The breast cancer scare has been resolved and I have the all clear thankfully. The clinic I attended was full of women all with the same expression of terror in their eyes, all with the same fear and it was awful. I was desperate to be away from that reality and it cut into my psyche deeply. I was the only one on Monday out of 5 women who got the all clear. 4 women’s lives were devastated in the space of an hour. I didn’t feel like I had the right to celebrate my victory in that place, it would have been wrong. I have quietly rejoiced since, but still don’t feel right about doing that dance of freedom when so many others were struck down with it. I know, it’s something like a case of survivor’s guilt and I am sure I will come to terms with my gain and their loss soon enough. I don’t know those women, but that doesn’t make their devastation any less to me. We forged a silent bond in that room, we all quietly supported each other and talked of normal things and tried to hide our minds from the reality of why we were suddenly in each other’s company.
I learnt an awful lot about a condition I don’t have (thankfully) in a very short space of time. What I learned most though, was how quickly your life can go from hero to zero in a heartbeat. I feel so fortunate to have come through this experience unscathed physically, but mentally it has definitely left its mark on me.
I just want to say to every woman out there, if you are offered the opportunity to have a mammogram, take it. It could save your life. The nurse who was dealing with my case said that 6 out of every 10 appointments they send out for breast cancer screenings are ignored. Women phone up and tell them they don’t need the appointment as they check their breasts for lumps and haven’t found any so they don’t need the screening.
That doesn’t even make sense to me. My own experience was a milk duct had twisted and folded in on itself and it showed up on the screening as a little lump behind the nipple. Had I not gone for the screening and subsequent tests, I personally would not have had a problem, given what it turned out to be, but, and this is the most important factor, it could have been the start of breast cancer and I would have missed an opportunity to have it dealt with swiftly. If diagnosed in time the rates of recovery from breast cancer are high. The medical advancements in breast cancer treatment we have available to us is so much more advanced these days, it seems foolish beyond measure to ignore those opportunities as they are presented to us, to keep ourselves healthy.

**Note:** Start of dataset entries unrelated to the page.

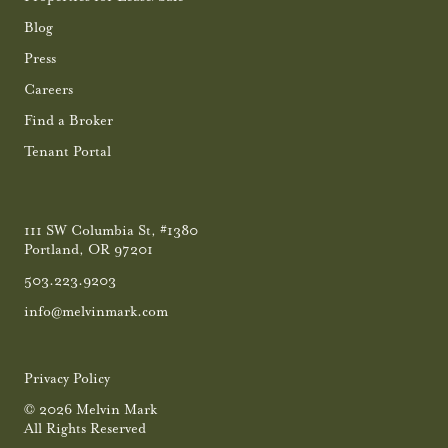
Blog
Press
Careers
Find a Broker
Tenant Portal
111 SW Columbia St, #1380
Portland, OR 97201
503.223.9203
info@melvinmark.com
Privacy Policy
© 2026 Melvin Mark
All Rights Reserved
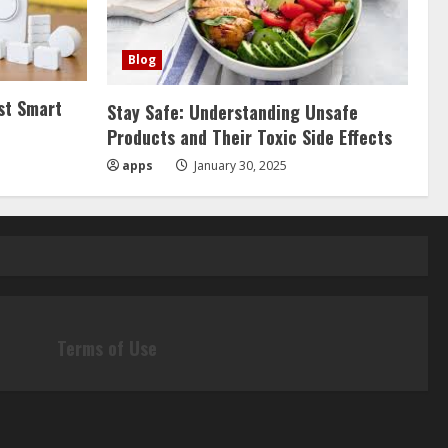
Blog
st Smart
Stay Safe: Understanding Unsafe
Products and Their Toxic Side Effects
apps
January 30, 2025
Terms of Use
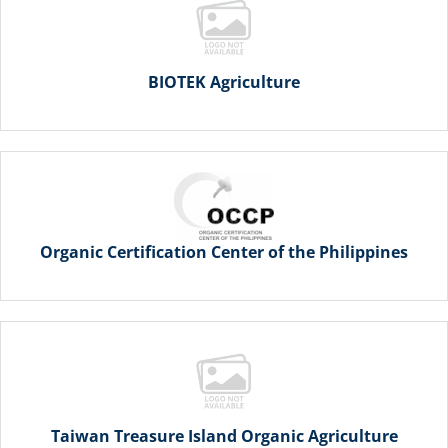
BIOTEK Agriculture
Organic Certification Center of the Philippines
Taiwan Treasure Island Organic Agriculture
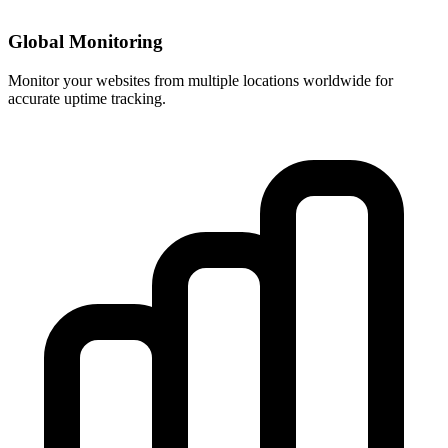
Global Monitoring
Monitor your websites from multiple locations worldwide for
accurate uptime tracking.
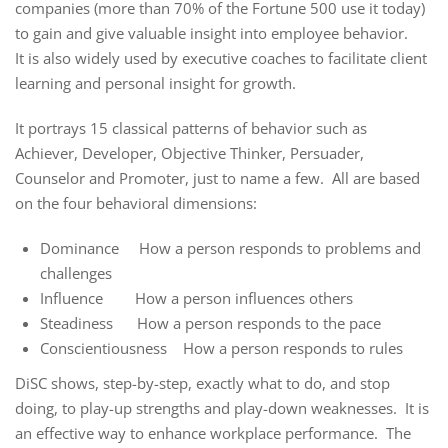
companies (more than 70% of the Fortune 500 use it today)
to gain and give valuable insight into employee behavior.
It is also widely used by executive coaches to facilitate client
learning and personal insight for growth.
It portrays 15 classical patterns of behavior such as
Achiever, Developer, Objective Thinker, Persuader,
Counselor and Promoter, just to name a few. All are based
on the four behavioral dimensions:
Dominance How a person responds to problems and
challenges
Influence How a person influences others
Steadiness How a person responds to the pace
Conscientiousness How a person responds to rules
DiSC shows, step-by-step, exactly what to do, and stop
doing, to play-up strengths and play-down weaknesses. It is
an effective way to enhance workplace performance. The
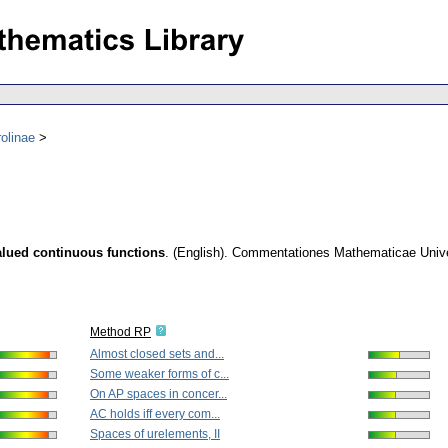
olinae
alued continuous functions
.
(English).
Commentationes Mathematicae Univer
Method RP
Almost closed sets and...
Some weaker forms of c...
On AP spaces in concer...
AC holds iff every com...
Spaces of urelements, II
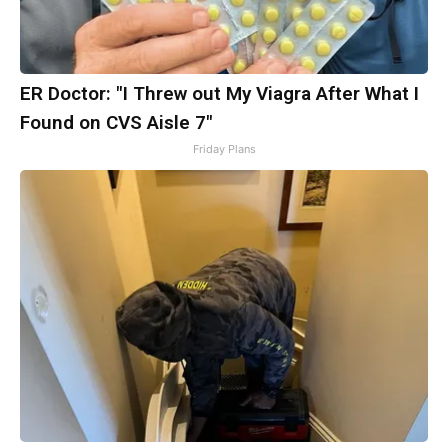
ER Doctor: "I Threw out My Viagra After What I
Found on CVS Aisle 7"
Friday Plans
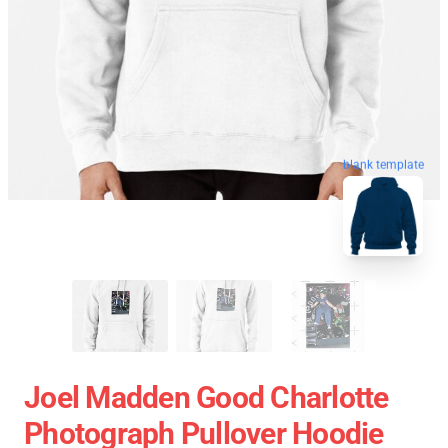
blank template
Joel Madden Good Charlotte
Photograph Pullover Hoodie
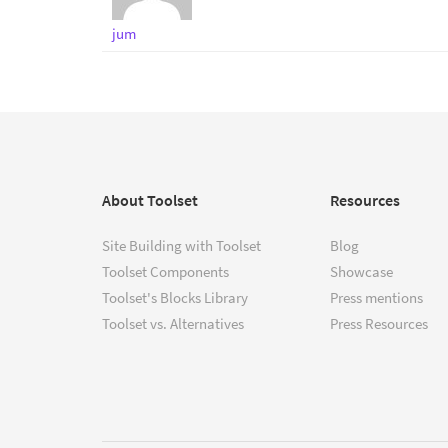
jum
About Toolset
Resources
Site Building with Toolset
Blog
Toolset Components
Showcase
Toolset's Blocks Library
Press mentions
Toolset vs. Alternatives
Press Resources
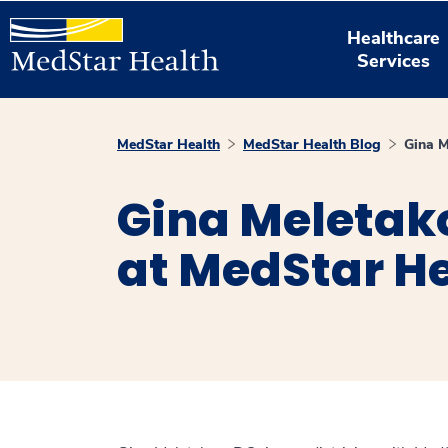
Healthcare
Services
MedStar Health
MedStar Health Blog
Gina M
Gina Meletako
at MedStar H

In other news, my heart monitor is full and isn’t working properly, my son has Covid as well as an ongoing kidney infection, my lover has had covid and it wiped the floor with him, he is still quite ill in the aftermath of it. My mum is doing okay but the Bell’s Palsy is causing her a great degree of pain and discomfort. My step dad is floundering under the weight of all of the worry and my best friend is finally getting her divorce hearing today after 4 years of her soon to be ex husband dragging things on and stalling, using delaying tactics and generally thumbing his nose at Judge’s orders and ignoring them. She is currently in the middle of her final hearing. I have absolutely everything crossed for her, her mental health is in complete crisis now, she also has to represent herself as a litigant in person because the soon to be ex has literally starved her of all funds and forced her onto benefits. She can no longer afford the legal fees for a Barrister or a solicitor.
Meanwhile, he owns and runs three businesses, which she worked at with him. He never paid her a wage, refusing because he said they had enough money coming in with just his wage and he would take care of the money and she should just take care of the family and work with him for the greater good of their future. When you have no private income of your own, you have no choices. She did this for 17 years in total. At the very least he owes her in excess of £100,000.00 in back pay! Everyone send positive vibes, thoughts, whatever, she truly needs them.